To the editor:
A recent ramble through Fort Ward revealed that the City of Alexandria has removed the temporary protection they had provided for the burial site of an unknown person. The removal of the temporary wood and rope barrier is curious given the decades of disrespect city leaders have shown toward African American burial areas in Fort Ward Park.
As is the common practice, once again city officials did not provide the public with any advance notice of this decision. The grave in question was one which was identified by the former City of Alexandria Archaeologist Pamela Cressey, Ph.D.

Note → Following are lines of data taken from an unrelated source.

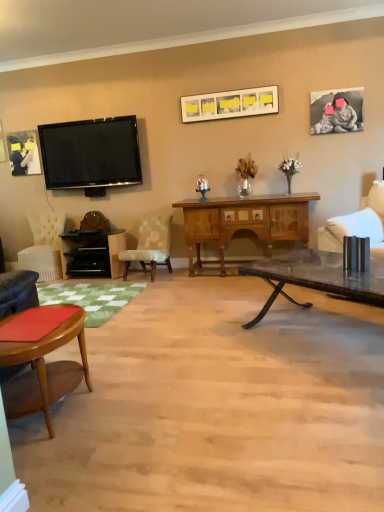 This screenshot has height=512, width=384. Describe the element at coordinates (92, 253) in the screenshot. I see `black glossy cabinet at lower left` at that location.

The width and height of the screenshot is (384, 512). What do you see at coordinates (23, 153) in the screenshot? I see `matte black picture frame at upper left, which is the 3th picture frame from right to left` at bounding box center [23, 153].

This screenshot has width=384, height=512. What do you see at coordinates (244, 222) in the screenshot? I see `wooden cabinet at center` at bounding box center [244, 222].

Describe the element at coordinates (91, 153) in the screenshot. I see `flat screen tv at upper left` at that location.

What is the approximate width of flat screen tv at upper left?

The width of flat screen tv at upper left is 6.03 inches.

Identify the location of black glossy cabinet at lower left. (92, 253).

From a real-world perspective, who is located lower, wooden cabinet at center or velvet white chair at left, marked as the first chair in a left-to-right arrangement?

In real-world perspective, velvet white chair at left, marked as the first chair in a left-to-right arrangement, is lower.

Between wooden cabinet at center and velvet white chair at left, marked as the first chair in a left-to-right arrangement, which one has larger width?

With larger width is velvet white chair at left, marked as the first chair in a left-to-right arrangement.

Is wooden cabinet at center oriented towards velvet white chair at left, the 1th chair from the back?

No, wooden cabinet at center is not turned towards velvet white chair at left, the 1th chair from the back.

Does point (36, 161) come behind point (242, 95)?

That is True.

From the image's perspective, which object appears higher, matte black picture frame at upper left, placed as the third picture frame when sorted from front to back, or matte white picture frame at upper center, arranged as the 2th picture frame when viewed from the left?

matte white picture frame at upper center, arranged as the 2th picture frame when viewed from the left, is shown above in the image.

Based on the photo, between matte black picture frame at upper left, the 1th picture frame in the left-to-right sequence, and matte white picture frame at upper center, the second picture frame when ordered from right to left, which one appears on the left side from the viewer's perspective?

Positioned to the left is matte black picture frame at upper left, the 1th picture frame in the left-to-right sequence.

Relative to matte white picture frame at upper center, arranged as the 2th picture frame when viewed from the left, is matte black picture frame at upper left, the 1th picture frame in the left-to-right sequence, in front or behind?

matte black picture frame at upper left, the 1th picture frame in the left-to-right sequence, is positioned farther from the viewer than matte white picture frame at upper center, arranged as the 2th picture frame when viewed from the left.

Which of these two, wooden cabinet at center or wooden oval chair at lower left, the 1th chair positioned from the front, stands shorter?

With less height is wooden oval chair at lower left, the 1th chair positioned from the front.

Considering the relative sizes of wooden cabinet at center and wooden oval chair at lower left, which is the fourth chair from back to front, in the image provided, is wooden cabinet at center wider than wooden oval chair at lower left, which is the fourth chair from back to front,?

Yes.

Is wooden cabinet at center oriented away from wooden oval chair at lower left, arranged as the third chair when viewed from the right?

wooden cabinet at center is not turned away from wooden oval chair at lower left, arranged as the third chair when viewed from the right.

From the picture: Can you confirm if wooden cabinet at center is positioned to the right of wooden oval chair at lower left, arranged as the third chair when viewed from the right?

Yes.

Who is shorter, velvet white chair at left, the fourth chair positioned from the front, or patterned fabric chair at center, the 3th chair from the front?

With less height is patterned fabric chair at center, the 3th chair from the front.

Looking at this image, from a real-world perspective, who is located lower, velvet white chair at left, marked as the first chair in a left-to-right arrangement, or patterned fabric chair at center, placed as the second chair when sorted from right to left?

In real-world perspective, patterned fabric chair at center, placed as the second chair when sorted from right to left, is lower.

From a real-world perspective, count 1st chairs upward from the patterned fabric chair at center, the second chair positioned from the back, and point to it. Please provide its 2D coordinates.

[(44, 246)]

Which is correct: black matte photo frame at upper right, placed as the 3th picture frame when sorted from back to front, is inside wooden cabinet at center, or outside of it?

black matte photo frame at upper right, placed as the 3th picture frame when sorted from back to front, is not inside wooden cabinet at center, it's outside.

Considering their positions, is black matte photo frame at upper right, acting as the first picture frame starting from the right, located in front of or behind wooden cabinet at center?

Visually, black matte photo frame at upper right, acting as the first picture frame starting from the right, is located behind wooden cabinet at center.

Are black matte photo frame at upper right, which is the 1th picture frame from front to back, and wooden cabinet at center beside each other?

No, black matte photo frame at upper right, which is the 1th picture frame from front to back, is not beside wooden cabinet at center.

Is black glossy cabinet at lower left aimed at matte black picture frame at upper left, which is the 3th picture frame from right to left?

No, black glossy cabinet at lower left is not facing towards matte black picture frame at upper left, which is the 3th picture frame from right to left.

Does point (85, 266) appear closer or farther from the camera than point (17, 133)?

Point (85, 266).

Identify the location of cabinetry lying in front of the matte black picture frame at upper left, which ranks as the 1th picture frame in back-to-front order. The image size is (384, 512). (92, 253).

Is black matte photo frame at upper right, placed as the 3th picture frame when sorted from back to front, not inside velvet white chair at left, the fourth chair positioned from the front?

black matte photo frame at upper right, placed as the 3th picture frame when sorted from back to front, is positioned outside velvet white chair at left, the fourth chair positioned from the front.

Based on their positions, is black matte photo frame at upper right, placed as the 3th picture frame when sorted from back to front, located to the left or right of velvet white chair at left, marked as the first chair in a left-to-right arrangement?

In the image, black matte photo frame at upper right, placed as the 3th picture frame when sorted from back to front, appears on the right side of velvet white chair at left, marked as the first chair in a left-to-right arrangement.

Is black matte photo frame at upper right, placed as the 3th picture frame when sorted from back to front, positioned in front of velvet white chair at left, the 1th chair from the back?

Yes, it is in front of velvet white chair at left, the 1th chair from the back.

Based on the photo, from the image's perspective, which one is positioned lower, black matte photo frame at upper right, placed as the 3th picture frame when sorted from back to front, or velvet white chair at left, marked as the first chair in a left-to-right arrangement?

velvet white chair at left, marked as the first chair in a left-to-right arrangement, is shown below in the image.

There is a wooden cabinet at center. Identify the location of the 1st chair below it (from the image's perspective). The width and height of the screenshot is (384, 512). (44, 246).

Find the location of `the 2nd picture frame located beneath the matte white picture frame at upper center, arranged as the 2th picture frame when viewed from the left (from a real-world perspective)`. the 2nd picture frame located beneath the matte white picture frame at upper center, arranged as the 2th picture frame when viewed from the left (from a real-world perspective) is located at coordinates (23, 153).

Which object lies nearer to the anchor point black matte photo frame at upper right, acting as the first picture frame starting from the right, black glossy cabinet at lower left or flat screen tv at upper left?

flat screen tv at upper left.

Estimate the real-world distances between objects in this image. Which object is closer to velvet white chair at left, the fourth chair positioned from the front, wooden oval chair at lower left, which is the fourth chair from back to front, or matte black picture frame at upper left, which is the 3th picture frame from right to left?

matte black picture frame at upper left, which is the 3th picture frame from right to left.

Based on their spatial positions, is patterned fabric chair at center, the second chair positioned from the back, or black glossy cabinet at lower left further from black matte photo frame at upper right, which is the 1th picture frame from front to back?

The object further to black matte photo frame at upper right, which is the 1th picture frame from front to back, is black glossy cabinet at lower left.

Looking at this image, considering their positions, is wooden oval chair at lower left, acting as the 2th chair starting from the left, positioned closer to flat screen tv at upper left than matte white picture frame at upper center, which appears as the 2th picture frame when viewed from the back?

The object closer to flat screen tv at upper left is matte white picture frame at upper center, which appears as the 2th picture frame when viewed from the back.

Looking at the image, which one is located further to patterned fabric chair at center, the 3th chair from the front, black glossy cabinet at lower left or matte white picture frame at upper center, which is the second picture frame from front to back?

The object further to patterned fabric chair at center, the 3th chair from the front, is matte white picture frame at upper center, which is the second picture frame from front to back.

Which object lies nearer to the anchor point wooden cabinet at center, wooden oval chair at lower left, acting as the 2th chair starting from the left, or flat screen tv at upper left?

flat screen tv at upper left.

Which object lies nearer to the anchor point transparent glass coffee table at center, flat screen tv at upper left or matte white picture frame at upper center, arranged as the 2th picture frame when viewed from the left?

matte white picture frame at upper center, arranged as the 2th picture frame when viewed from the left, is closer to transparent glass coffee table at center.

Considering their positions, is white fabric chair at right, the first chair positioned from the right, positioned further to flat screen tv at upper left than transparent glass coffee table at center?

transparent glass coffee table at center is positioned further to the anchor flat screen tv at upper left.

What are the coordinates of `cabinetry between matte black picture frame at upper left, which is the 3th picture frame from right to left, and white fabric chair at right, the first chair positioned from the right, from left to right` in the screenshot? It's located at (92, 253).

Where is `coffee table between wooden oval chair at lower left, arranged as the third chair when viewed from the right, and white fabric chair at right, the first chair positioned from the right`? coffee table between wooden oval chair at lower left, arranged as the third chair when viewed from the right, and white fabric chair at right, the first chair positioned from the right is located at coordinates (317, 277).

Where is `desk between patterned fabric chair at center, the 3th chair from the front, and white fabric chair at right, the third chair when ordered from back to front, from left to right`? desk between patterned fabric chair at center, the 3th chair from the front, and white fabric chair at right, the third chair when ordered from back to front, from left to right is located at coordinates (244, 222).

At what (x,y) coordinates should I click in order to perform the action: click on television between matte black picture frame at upper left, which ranks as the 1th picture frame in back-to-front order, and matte white picture frame at upper center, which is the second picture frame from front to back. Please return your answer as a coordinate pair (x, y). Image resolution: width=384 pixels, height=512 pixels. Looking at the image, I should click on (91, 153).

Cressey and her assistant, Fran Bromberg, retired from the Office of Historic Alexandria, and there has been considerable turnover in that department. Many of those involved in decisions about Fort Ward Park’s history and graves are new to this preservation effort. Some have tried to discount the conclusion that there was a coffin buried and found in this location, which may have been a part of the Old Graveyard, and Cressey’s evaluation that the coffin was severely damaged by city roadgrading equipment.
It’s ironic, and sad, that the “Unknown Grave” protection would be removed at a time that city officials are about to unveil their ideas for memorializing other graves in the park. City and outside archaeologists, historians and the descendants of the Fort Ward and Seminary areas contend, with first-hand and factual information, that there are other unidentified graves in the park.